━━━ Data provided

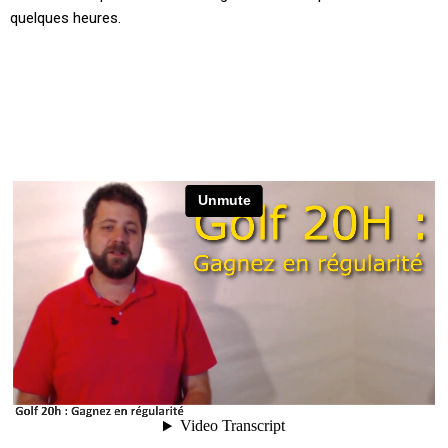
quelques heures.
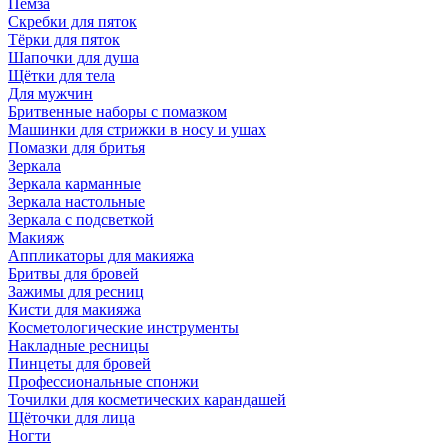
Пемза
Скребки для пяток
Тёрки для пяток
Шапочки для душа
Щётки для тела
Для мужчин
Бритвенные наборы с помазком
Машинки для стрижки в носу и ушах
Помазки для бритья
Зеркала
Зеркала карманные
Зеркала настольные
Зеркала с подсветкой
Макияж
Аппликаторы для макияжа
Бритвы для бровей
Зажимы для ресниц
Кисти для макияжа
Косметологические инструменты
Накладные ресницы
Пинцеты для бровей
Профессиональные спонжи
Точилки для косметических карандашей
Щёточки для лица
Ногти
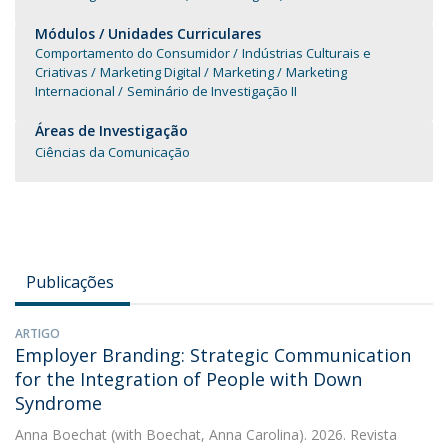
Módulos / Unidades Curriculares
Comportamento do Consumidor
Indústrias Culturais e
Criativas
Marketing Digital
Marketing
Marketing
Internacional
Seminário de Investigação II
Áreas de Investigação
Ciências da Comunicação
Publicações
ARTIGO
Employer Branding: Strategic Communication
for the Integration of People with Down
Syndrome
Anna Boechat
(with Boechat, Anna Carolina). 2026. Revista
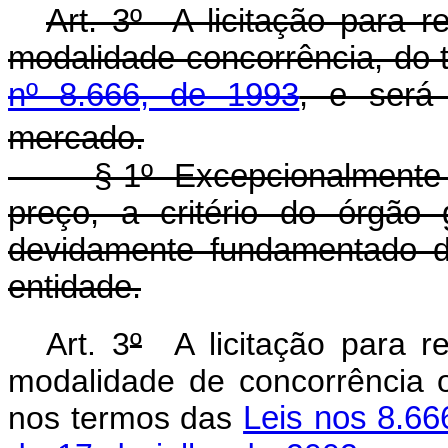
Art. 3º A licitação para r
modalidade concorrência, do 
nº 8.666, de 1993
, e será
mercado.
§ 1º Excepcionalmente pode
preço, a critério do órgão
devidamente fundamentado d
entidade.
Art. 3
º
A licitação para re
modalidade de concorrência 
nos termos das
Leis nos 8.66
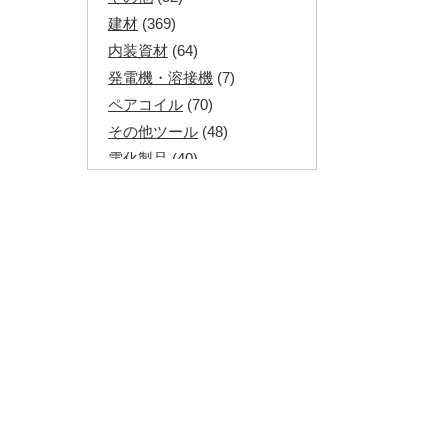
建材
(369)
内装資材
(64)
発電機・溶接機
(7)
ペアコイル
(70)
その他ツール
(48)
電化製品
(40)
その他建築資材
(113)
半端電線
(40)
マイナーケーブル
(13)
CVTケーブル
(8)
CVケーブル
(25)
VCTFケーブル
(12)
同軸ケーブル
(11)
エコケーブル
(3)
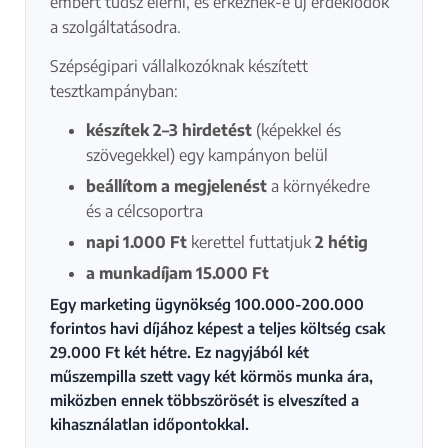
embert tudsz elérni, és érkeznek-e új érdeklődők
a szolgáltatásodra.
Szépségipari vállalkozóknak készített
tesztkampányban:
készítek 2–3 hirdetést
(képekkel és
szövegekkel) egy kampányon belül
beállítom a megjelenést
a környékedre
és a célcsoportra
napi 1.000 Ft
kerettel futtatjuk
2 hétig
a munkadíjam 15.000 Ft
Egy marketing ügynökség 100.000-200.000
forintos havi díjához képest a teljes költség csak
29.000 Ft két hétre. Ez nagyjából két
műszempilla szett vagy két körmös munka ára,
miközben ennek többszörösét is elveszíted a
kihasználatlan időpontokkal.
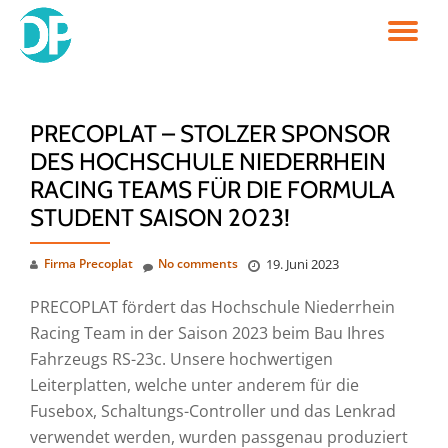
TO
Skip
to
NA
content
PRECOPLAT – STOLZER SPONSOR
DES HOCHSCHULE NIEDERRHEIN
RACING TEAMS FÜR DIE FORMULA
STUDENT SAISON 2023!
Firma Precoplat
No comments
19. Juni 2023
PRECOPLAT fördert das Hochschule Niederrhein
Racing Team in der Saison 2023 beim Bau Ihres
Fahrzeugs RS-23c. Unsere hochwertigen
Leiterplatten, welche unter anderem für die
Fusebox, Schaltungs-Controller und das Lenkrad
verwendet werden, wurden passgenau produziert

━━━━━━
━━━ Data provided

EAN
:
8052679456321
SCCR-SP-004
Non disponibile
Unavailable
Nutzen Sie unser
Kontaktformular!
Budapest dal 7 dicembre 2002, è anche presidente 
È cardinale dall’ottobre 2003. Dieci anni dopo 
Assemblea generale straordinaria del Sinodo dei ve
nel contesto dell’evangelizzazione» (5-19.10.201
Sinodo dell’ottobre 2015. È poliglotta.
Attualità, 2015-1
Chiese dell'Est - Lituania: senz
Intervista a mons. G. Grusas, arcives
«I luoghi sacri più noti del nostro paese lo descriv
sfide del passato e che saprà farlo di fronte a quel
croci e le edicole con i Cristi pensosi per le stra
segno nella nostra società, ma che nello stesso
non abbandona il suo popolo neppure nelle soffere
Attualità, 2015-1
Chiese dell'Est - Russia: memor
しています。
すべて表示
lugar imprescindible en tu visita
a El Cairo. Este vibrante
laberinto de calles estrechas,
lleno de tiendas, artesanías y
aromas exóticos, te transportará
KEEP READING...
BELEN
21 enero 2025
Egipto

━━━━━━

_Assignment:_
Return exactly the lines above from the line that has "È cardinale dall’ottobre" through the line that has "Intervista a mons. G. Grusas, arcives", inclusive, and nothing else.

_Result for this task:_
È cardinale dall’ottobre 2003. Dieci anni dopo 
Assemblea generale straordinaria del Sinodo dei ve
nel contesto dell’evangelizzazione» (5-19.10.201
Sinodo dell’ottobre 2015. È poliglotta.
Attualità, 2015-1
Chiese dell'Est - Lituania: senz
Intervista a mons. G. Grusas, arcives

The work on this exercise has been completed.